Data Liberation and the Long Tail: (and a puzzle)

Next Tuesday I am giving an invited talk at Oxford on Open Data http://digital-research.oerc.ox.ac.uk/ , http://digital-research.oerc.ox.ac.uk/programme , and also involved with a session run by the OKF immediately afterwards. As always I don’t know what I am going to say until 0200 of the morning of the talk – this gives a chance to talk with delegates and get a feel for what is valuable.

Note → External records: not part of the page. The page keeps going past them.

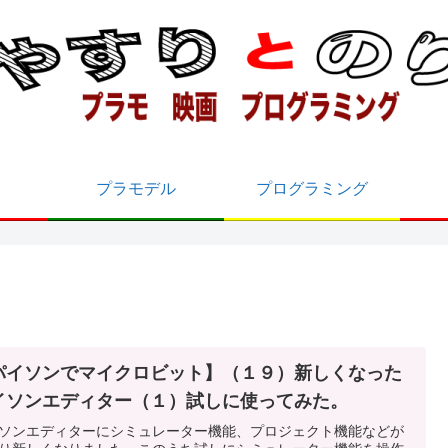
プラモデル
プログラミング
パイソンでマイクロビット】（１９）新しくなった
イソンエディター（１）試しに使ってみた。
ソンエディターにシミュレーター機能、プロジェクト機能などが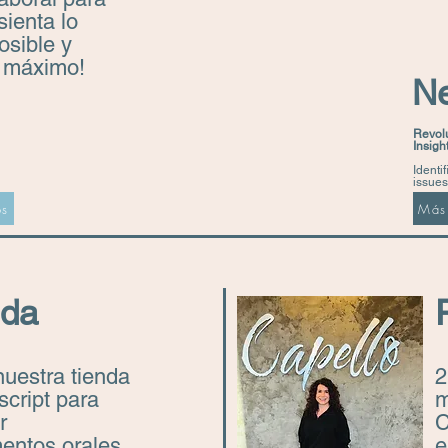
sienta lo
osible y
l máximo!
N
Revolu
Insigh
Identi
issues
os
Más 
nda
nuestra tienda
2
script para
m
r
C
entos orales
e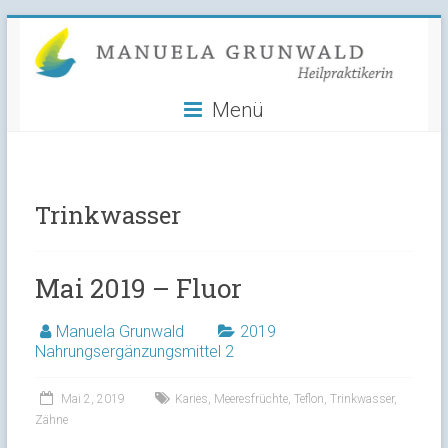
Manuela
Skip
to
Grunwald
content
Menü
Heilpraktikerin
Trinkwasser
Mai 2019 – Fluor
Manuela Grunwald
2019
Nahrungsergänzungsmittel 2
Mai 2, 2019
Karies
,
Meeresfrüchte
,
Teflon
,
Trinkwasser
,
Zähne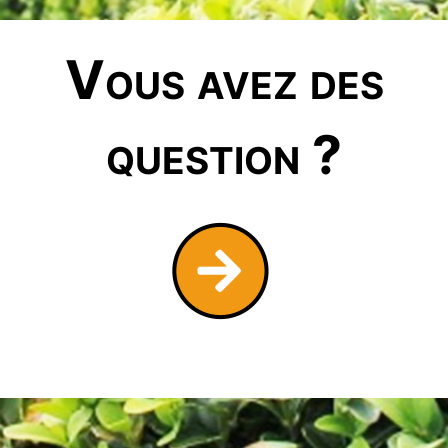
Vous avez des
question ?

I’ll touch on at least the following:

  • The Long Tail. Scientific disciplines which have little formal information infrastructure but huge amounts of science. Disciplines such as bioscience (outside mainstream bioinformatics-support, such as phylogenetics), chemistry. Materials science, observational sciences (other than astronomy), much computational and simulation research. Much of the data is valuable but thrown away. I estimate billions (sic) of dollars is wasted through non-existent infrastructure
  • Graduate Students. A seriously misused resource. Much of the innovation comes from third-year postgraduates and we need to give them expression
  • Software/informatics as a first-class activity. Builders of scientific software are often denigrated as not “doing proper science”, but they are every bit as important as the scientists who build telescopes and other instruments.
  • Bottom-up communities. There is a huge cognitive/informatics surplus if we treat the citizen community as equals and not inferiors. (Much of the software we work with is developed outside “research universities”. We should be helping this grow.
  • Liberation software. I and others are building software which will free data in dark silos, repositories, theses, journals, etc. I’ll present some of this in the afternoon briefly. The main battle we face is closed minds and vested interests; liberation software will leapfrog many of these.

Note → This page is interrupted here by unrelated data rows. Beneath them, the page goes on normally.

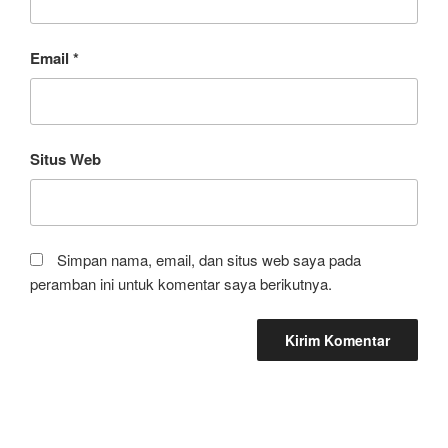
Email
*
Situs Web
Simpan nama, email, dan situs web saya pada
peramban ini untuk komentar saya berikutnya.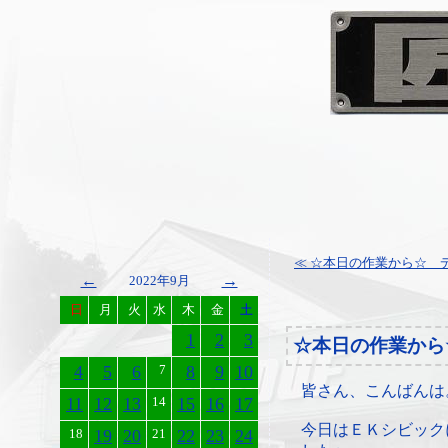
≪ ☆本日の作業から☆ デ
←
→
2022年9月
日
月
火
水
木
金
土
1
2
3
☆本日の作業から
4
5
6
7
8
9
10
皆さん、こんばんは
11
12
13
14
15
16
17
今日はＥＫシビック
18
19
20
21
22
23
24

I’ll be showing some of this in action, but here’s a taster. It comes from the supplemental information in a paper behind a publisher’s firewall. I don’t know if I am allowed to show it, but I’ll take the chance. It’s a mass spectrum – in simple terms it measures the mass of a molecule (here to 4 sig figures). Here are some questions. (Please add answers as comments because then I know people are interested and also I might learn something). [BTW this is how it appears in the paper – I assume the journal prints text upside down to make it easy for Australians, but I have to hang from the ceiling to read this.

Questions (in order of difficulty):

  • What’s the constitutional formula of the compound? (relatively easy for chemists)
  • How many peaks are there? (harder than it looks)
  • How would you find where this diagram was published? (very hard)

On Tuesday I will show how Liberation Software AMI2 can be used to answer Q 3.